Monday, 22 October 2012

Now a two-cat household once more.

For most of the year this has been, at least to some extent, a three-cat household.  The chap on the left turned up in March, at first just hanging around and looking plaintively in the window at us, but eventually very actively trying to move in.  Since I already have two cats, a third cat was really not an option.  A third cat that was semi-feral and an intact Tom was definitely not a good idea in a household with two neutered males.  As a result I tried to discourage him  from coming in and when that didn't work, I started trying to rehome him.   

I contacted our local branch of the Cats Protection League for advice and was told that unfortunately they have a fairly long waiting list for rehoming, especially for adult cats in no immediate danger, which was the case with this guy.   They provided me with a supply of paper collars, which I put my phone number on, in the hope that if he did live somewhere they would contact me.  No one responded.  A quick visit to the vet confirmed that he was not microchipped, un-neutered and in good health, if a bit skinny.  I treated him for fleas and ticks and wormed him, then let him go again.
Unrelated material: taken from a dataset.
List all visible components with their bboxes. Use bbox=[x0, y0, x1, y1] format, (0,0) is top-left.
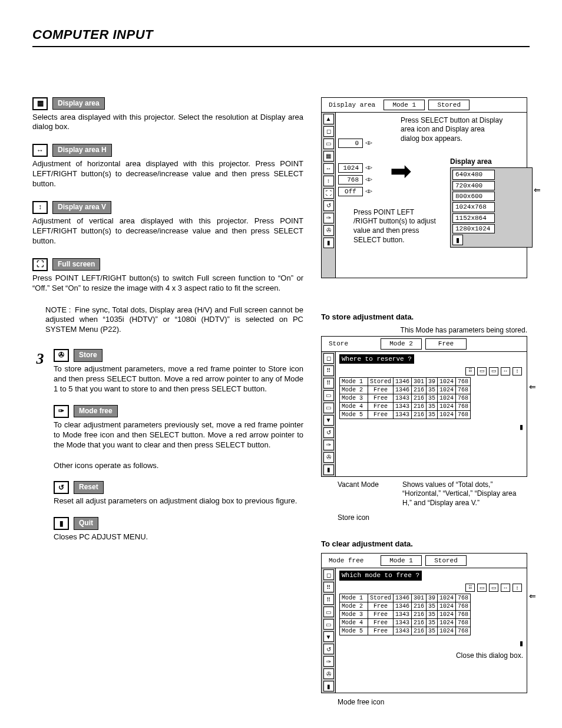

It turns out he was not only quite determined to move in with me (and mark his territory accordingly - I can recommend Urine Off) he was also trying to move into another house three doors along - but with three cats they could not take him on either.  My neighbour found him upstairs, curled up on her spare bed looking like he owned the place.  Likewise, he once tried to climb up on my bed to sleep in the middle of the night - to the surprise of both me and my other cats, who were already there.  He's clearly a cat who has known a home at some point.

Over the summer he continued to hang around and I provided a bowl of food at the back doorstep when I saw him.  So that we had no more marking issues and to provide my own cats with some peace, I kept the cat flat closed.  A few weeks ago the Cats Protection League called me back to say they had a space available and inevitably he was nowhere to be seen for several weeks.  Last Monday morning, however, he was waiting at the back doorstep with my two, asking to be fed.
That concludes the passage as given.